材料の選別は、作り出すことよりもずっと難しい。一を百に分解するようなものだ。
「無理、だよね」
「無理だな。出来上がったセーターが、どの羊のどの辺りの毛を何本使って作られているか探してるようなもんだ」
二人は同時に溜め息をついた。見つけたと思えば、するりと逃げて行く。簡単に見つからないとは分かっているが、失望感は拭えない。しかも今回はかなり手応えがあったため、それは尚のことだ。
「…んで、無理みたいだけど。どーすんの?」
「?」
不意に口を開いたクライサにエドワードは首を傾げたが、彼女の視線が自分でないほうに向けられているのに気付く。そちらへ目を向けると、
「うぉわ!?」
腕を組み、深くうなだれたラッセルが扉にもたれていた。その後ろにはフレッチャーもいる。
「……て、めぇっ、入ってくるなら堂々と入って来いよ!」
「夜遅くに人の家に忍び込む君に言われたくないよ」
飄々とした表情で返され、確かにそうだ、とエドワードは言葉に詰まる。
クライサたち二人に目を向けたラッセルの表情は、真剣なものになっていた。
「……本当に、失敗だと思うか?」
「失敗だね。材料も過程もないんじゃね。ある程度できたものから材料を識別するのも、まず無理だよ」
はっきりと言い切ったクライサに、ラッセルは僅かに苦渋の表情を浮かべ、少しの間黙り込む。

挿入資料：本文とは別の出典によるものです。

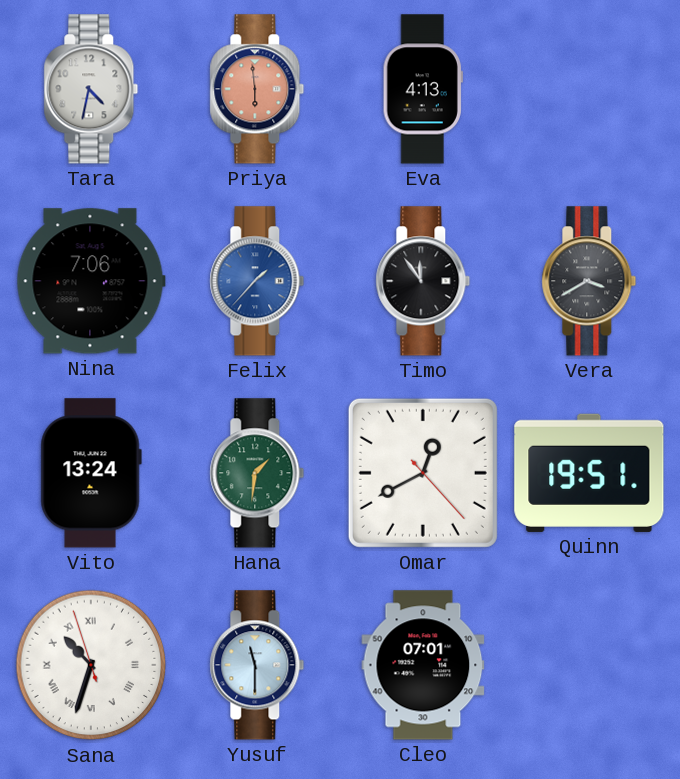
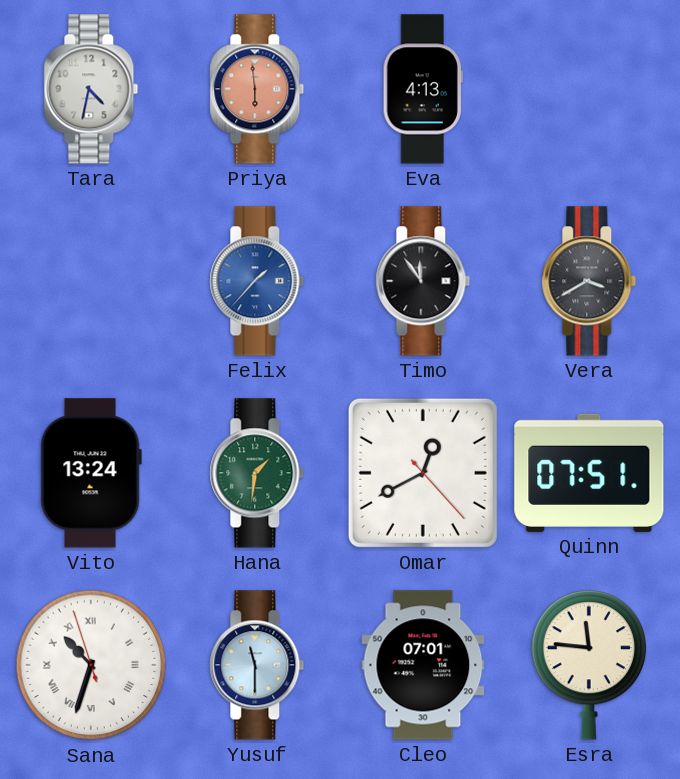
Nina: 7:06 -> none
Quinn: 19:51 -> 07:51
Esra: none -> 11:46
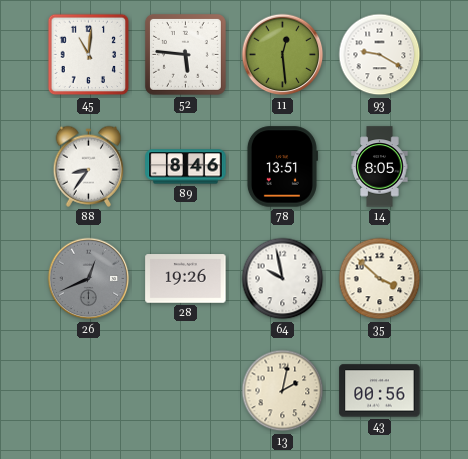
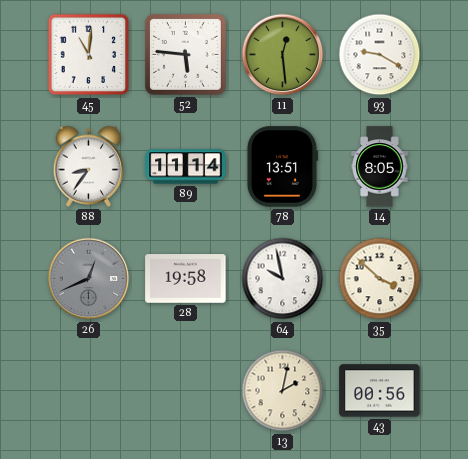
89: 8:46 -> 11:14
28: 19:26 -> 19:58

「…国家錬金術師の君たちが言うなら、間違いないかもな…」
「…もしかして、わざとここに忍び込ませたのか?鍵が盗まれたのを知っていて?」
エドワードの問いに、ラッセルは自嘲気味に唇を歪ませた。
「噂に名高い天才錬金術師なら、俺が分からないことも分かるかもと思ったからさ」
ご意見を拝聴したくてね。そう続いた言葉に、クライサは隣の部屋へと視線を向けた。
「錬金術は科学だからね。原料も資料もなしに、あんなの作れるかっての」
「ここまで出張してオレたちの意見を聞かせてやったんだ。教えてもらってもいいよな。…あれは、なんだ?」
「…『生命の水』。俺はそう呼んでる」
『生命の水』
石の作成に関わる赤い液体のことだろうか。